Welcome to Flashback Fandor! Our staff of movie scientists have dug through our Library-of-Congress-sized archives to unearth our best (and still topical) videos and articles. 

What is Oscar bait? Is it a derogatory term? The phrase gets thrown around fairly loosely every awards season, but what does it really imply? Oscar bait refers to films that seem to have been produced for the sole purpose of Oscar nominations. These films are usually released around the end of the year, when the Academy begins to vote, and they cater to the tastes of the voters. History has shown that the Academy tends to acknowledge biopics, war epics, films that take aim at social issues, films that focus on real-life tragedies, and films based on Hollywood, among many others. Though studios have always catered to the Academy with at least a few releases, the first explicit use of baiting dates back to 1978 with Michael Cimino's The Deer Hunter. Not only did the film appeal to the Academy's liking for war epics, it also only screened for limited audiences filled with Oscar voters just long enough to be eligible for consideration. The film didn't receive a wide release until it received its nine Academy Award nominations. The Deer Hunter went on to take home five Oscars, including Best Picture.

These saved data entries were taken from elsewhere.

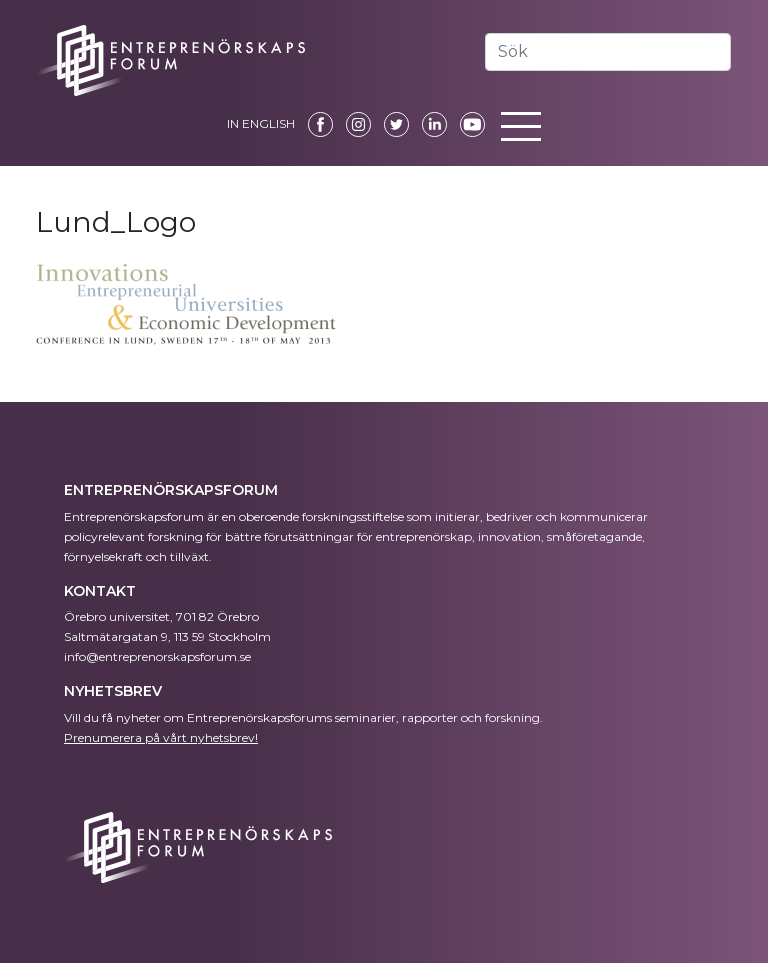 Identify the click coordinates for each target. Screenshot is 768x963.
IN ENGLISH (261, 123)
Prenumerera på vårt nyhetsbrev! (161, 737) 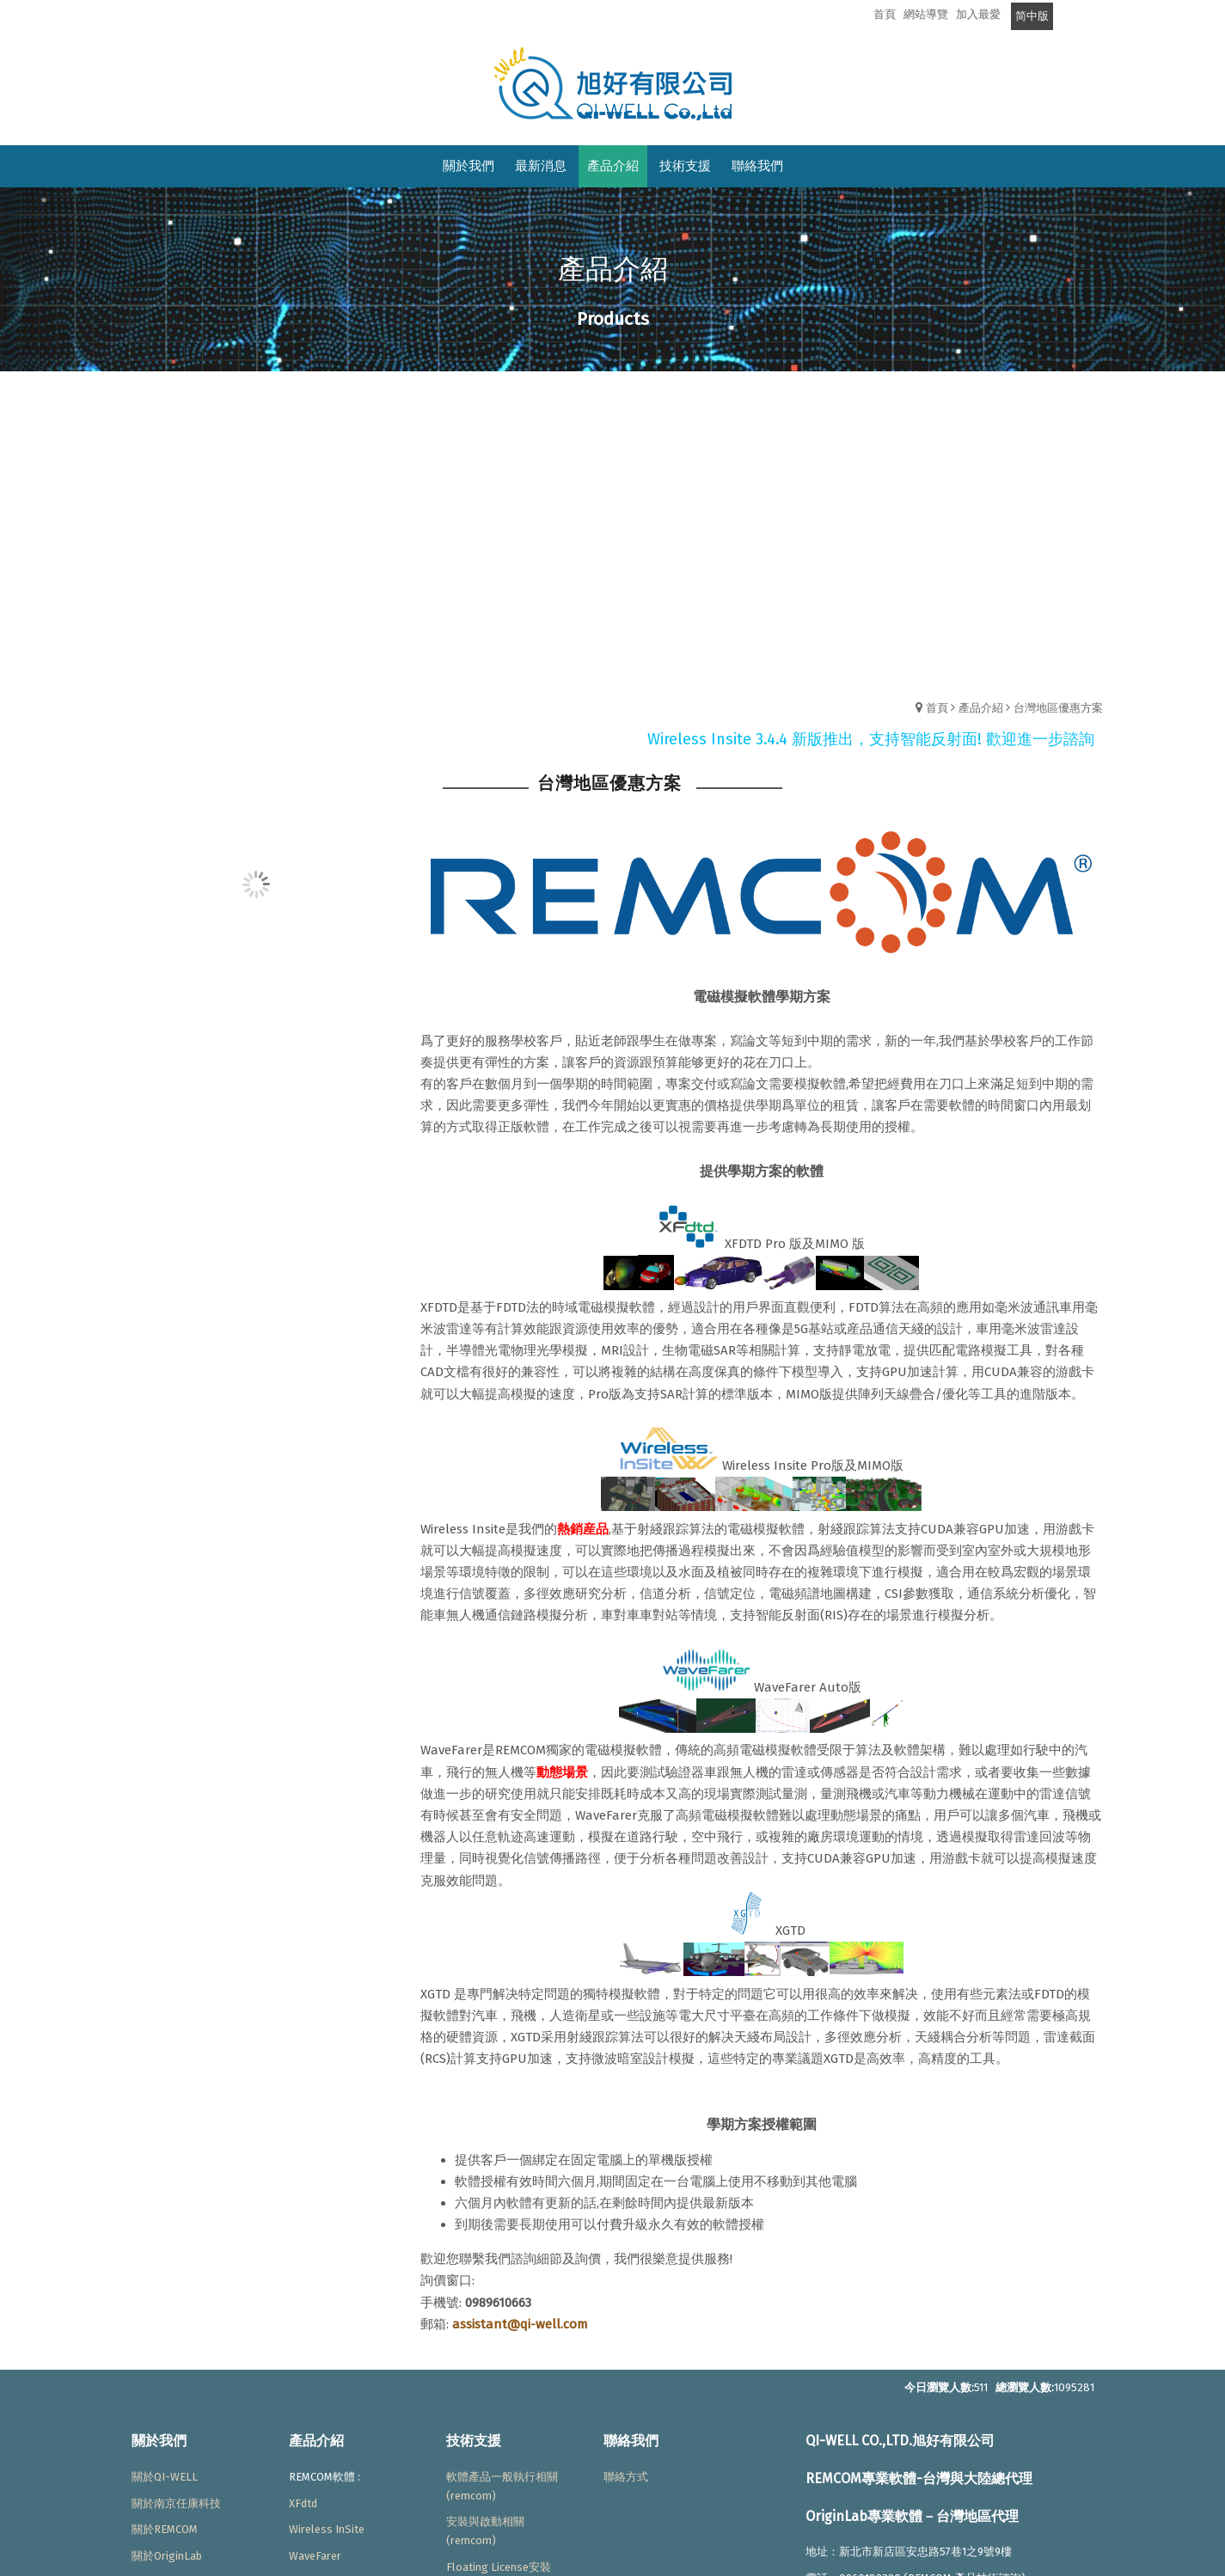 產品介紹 (981, 707)
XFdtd (303, 2503)
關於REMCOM (165, 2529)
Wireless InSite (326, 2529)
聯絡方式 (625, 2476)
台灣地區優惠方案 (1058, 707)
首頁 (937, 707)
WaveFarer (315, 2555)
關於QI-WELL (165, 2476)
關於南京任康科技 (176, 2503)
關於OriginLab (167, 2555) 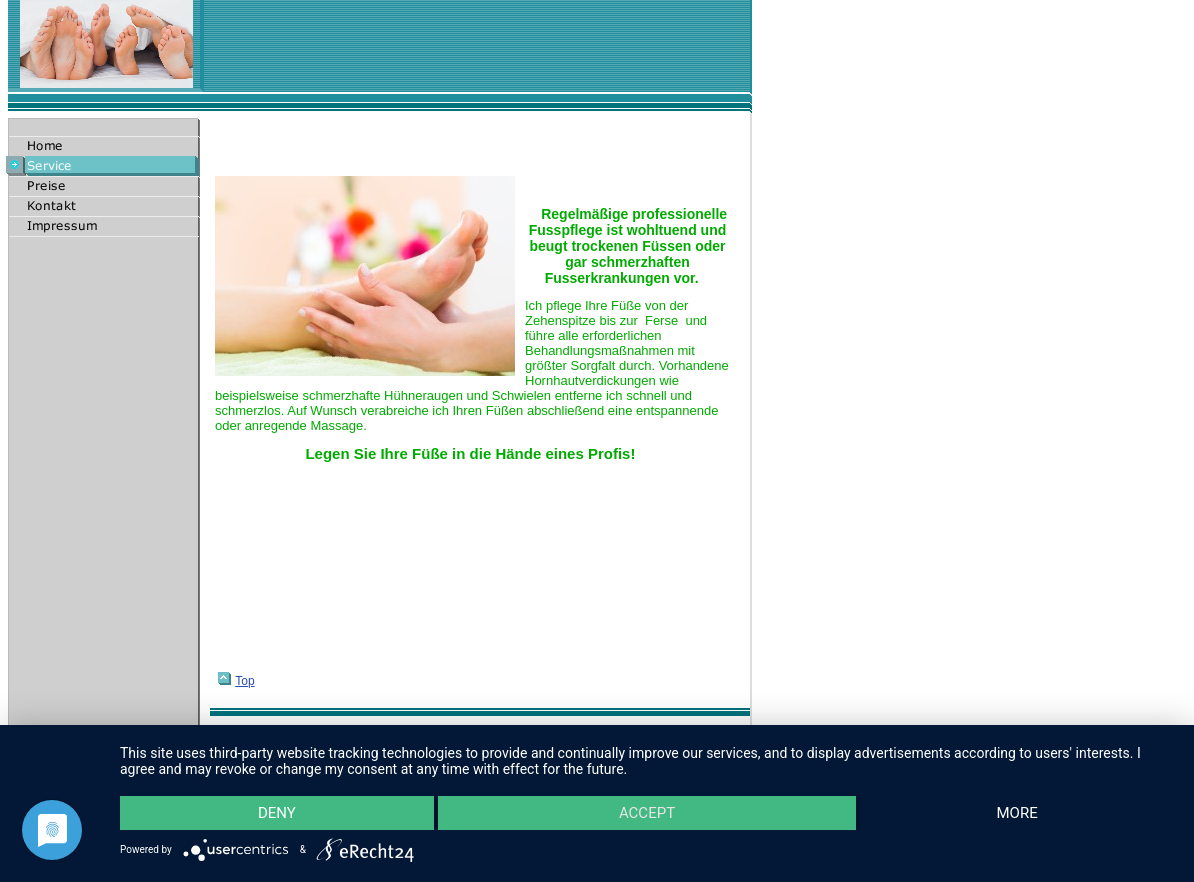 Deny (277, 813)
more (1017, 813)
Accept (647, 813)
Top (236, 681) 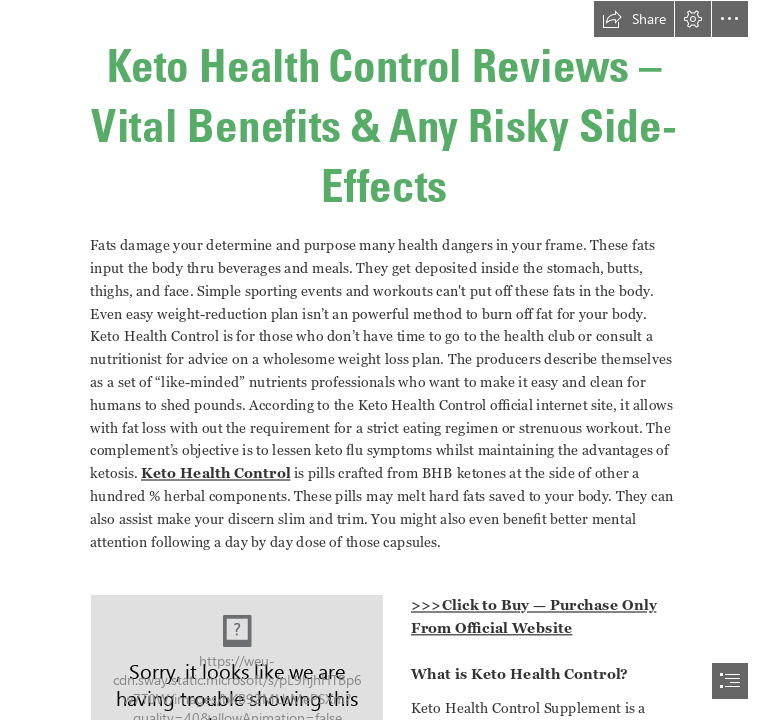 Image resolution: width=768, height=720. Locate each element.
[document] (384, 360)
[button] (634, 19)
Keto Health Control (215, 472) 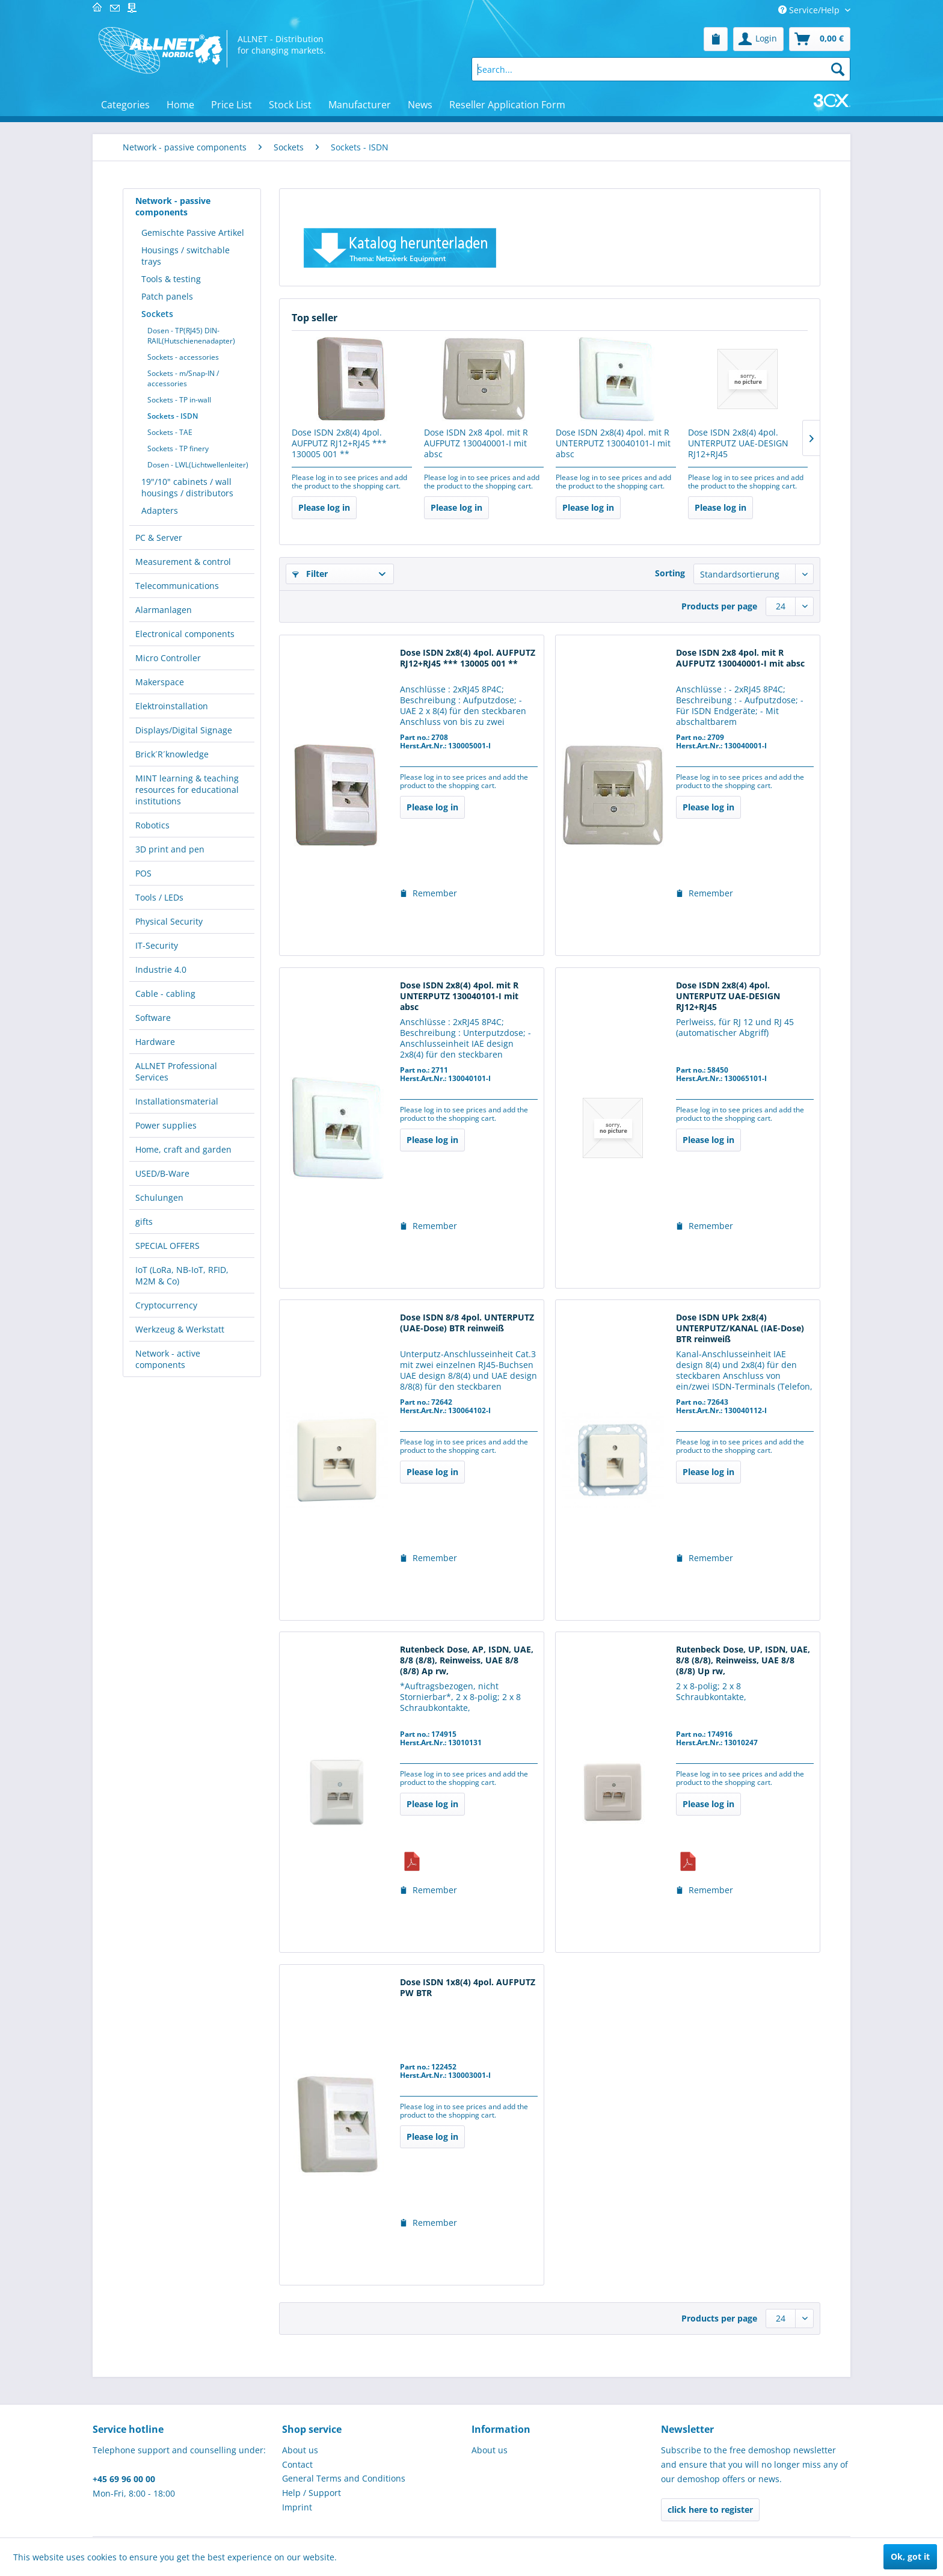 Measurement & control (183, 561)
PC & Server (158, 537)
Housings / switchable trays (185, 255)
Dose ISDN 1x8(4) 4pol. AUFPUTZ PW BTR (467, 1987)
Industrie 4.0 (160, 969)
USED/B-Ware (162, 1173)
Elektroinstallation (171, 706)
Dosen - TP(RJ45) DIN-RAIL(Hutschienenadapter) (191, 335)
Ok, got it (910, 2556)
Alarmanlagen (163, 609)
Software (153, 1017)
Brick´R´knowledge (172, 754)
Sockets (157, 313)
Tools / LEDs (159, 897)
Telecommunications (177, 585)
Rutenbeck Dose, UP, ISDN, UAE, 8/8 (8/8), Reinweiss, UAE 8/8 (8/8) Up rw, (743, 1660)
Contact (297, 2464)
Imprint (297, 2507)
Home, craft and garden (183, 1149)
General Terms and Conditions (343, 2478)
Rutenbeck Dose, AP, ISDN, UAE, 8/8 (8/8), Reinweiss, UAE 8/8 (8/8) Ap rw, (466, 1660)
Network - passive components (172, 206)
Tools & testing (171, 279)
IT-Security (156, 945)
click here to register (710, 2509)
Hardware (155, 1041)
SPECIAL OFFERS (167, 1245)
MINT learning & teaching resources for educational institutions (187, 789)
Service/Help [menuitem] (810, 10)
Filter (310, 573)
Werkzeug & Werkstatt (179, 1329)
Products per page (719, 606)
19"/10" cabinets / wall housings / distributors (187, 487)
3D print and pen (169, 849)
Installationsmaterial (176, 1101)
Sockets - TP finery (178, 448)
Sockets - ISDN (172, 416)
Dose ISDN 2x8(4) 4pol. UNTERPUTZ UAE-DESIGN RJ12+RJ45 (738, 443)
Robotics (152, 825)
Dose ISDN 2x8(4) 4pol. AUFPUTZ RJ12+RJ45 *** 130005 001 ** (339, 443)
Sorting (670, 573)
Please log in (324, 507)
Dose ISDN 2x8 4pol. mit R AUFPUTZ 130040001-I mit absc (476, 443)
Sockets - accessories (183, 357)
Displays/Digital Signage (183, 730)
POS (143, 873)
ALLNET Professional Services (176, 1071)
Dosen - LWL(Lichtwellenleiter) (197, 465)
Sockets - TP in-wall (179, 400)
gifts (144, 1221)
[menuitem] (716, 39)
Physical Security (169, 921)
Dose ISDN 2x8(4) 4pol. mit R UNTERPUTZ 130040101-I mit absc (613, 443)
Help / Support (311, 2492)
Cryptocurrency (166, 1305)
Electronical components (185, 633)
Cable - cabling (165, 993)
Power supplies (166, 1125)
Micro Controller (168, 658)
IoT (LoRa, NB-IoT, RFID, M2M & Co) (182, 1275)
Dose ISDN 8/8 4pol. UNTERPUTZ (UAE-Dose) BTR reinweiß (467, 1323)
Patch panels (167, 296)
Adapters (159, 510)
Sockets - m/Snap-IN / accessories (183, 378)
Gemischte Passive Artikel (192, 232)
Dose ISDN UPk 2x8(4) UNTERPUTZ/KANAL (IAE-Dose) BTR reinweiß (740, 1328)
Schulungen (159, 1197)
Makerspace (159, 682)
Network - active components (167, 1359)
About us (300, 2450)
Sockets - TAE (169, 432)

But the question still remains: Is Oscar bait a derogatory term? Well, the answer is yes and no. While the term is demeaning to the studios and the filmmakers to a certain extent, there seems to be good Oscar bait and bad Oscar bait. Maybe it's only a derogatory term when the film itself truly isn't deserving of award consideration. For instance, The Deer Hunter was very much geared toward award nominations, but it's also widely celebrated and is often considered one of the best films ever made.  Despite the intentions of its release and marketing, the film still has substance and is artfully crafted.  On the other hand, a film like 2011's Extremely Loud & Incredibly Close could be deemed bad Oscar bait. Released in the heat of Awards season, the film used 9/11 to entice Oscar voters (the lead character is even named Oskar). This particular instance of baiting was deemed to be rather tasteless and the majority of critics panned the film. Regardless, voters still took the bait and the film was nominated for two Oscars, including Best Picture. Extremely Loud & Incredibly Close is often cited as the worst film to be nominated for Best Picture, and proved just how effective Oscar bait can be—even a bad film can snag a nomination with the right lures.